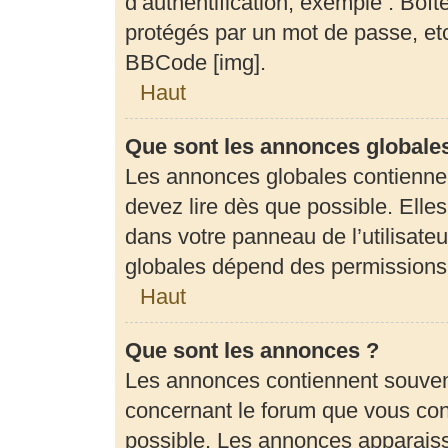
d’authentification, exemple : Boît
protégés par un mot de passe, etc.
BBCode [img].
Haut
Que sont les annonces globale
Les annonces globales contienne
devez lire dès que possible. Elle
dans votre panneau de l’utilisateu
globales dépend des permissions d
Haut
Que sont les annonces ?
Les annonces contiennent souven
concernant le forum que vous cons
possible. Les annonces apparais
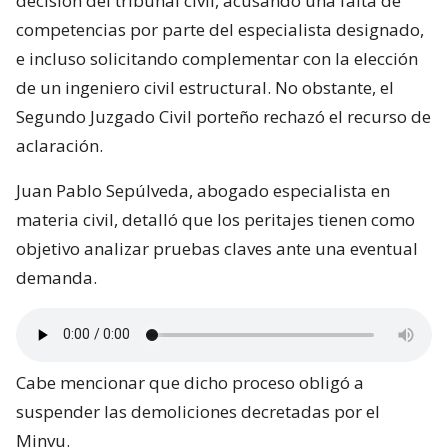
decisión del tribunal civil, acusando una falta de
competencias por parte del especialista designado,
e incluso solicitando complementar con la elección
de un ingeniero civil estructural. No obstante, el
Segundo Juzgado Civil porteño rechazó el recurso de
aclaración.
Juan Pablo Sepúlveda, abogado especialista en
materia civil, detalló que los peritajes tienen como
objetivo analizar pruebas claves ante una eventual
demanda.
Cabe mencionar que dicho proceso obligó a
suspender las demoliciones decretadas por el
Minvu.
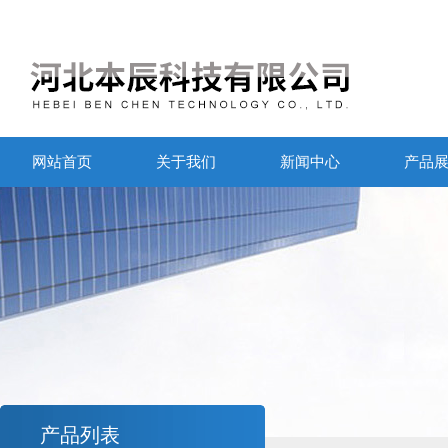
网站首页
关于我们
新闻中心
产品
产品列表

•••

PROBLEM: Would you copy the lines above exactly, starting with the one that has "Les annonces contiennent souven" and ending with the one that has "de un ingeniero", both included, without the pictures?

WRITTEN RESPONSE:
Les annonces contiennent souven
concernant le forum que vous cons
possible. Les annonces apparais
decisión del tribunal civil, acusando una falta de
competencias por parte del especialista designado,
e incluso solicitando complementar con la elección
de un ingeniero civil estructural. No obstante, el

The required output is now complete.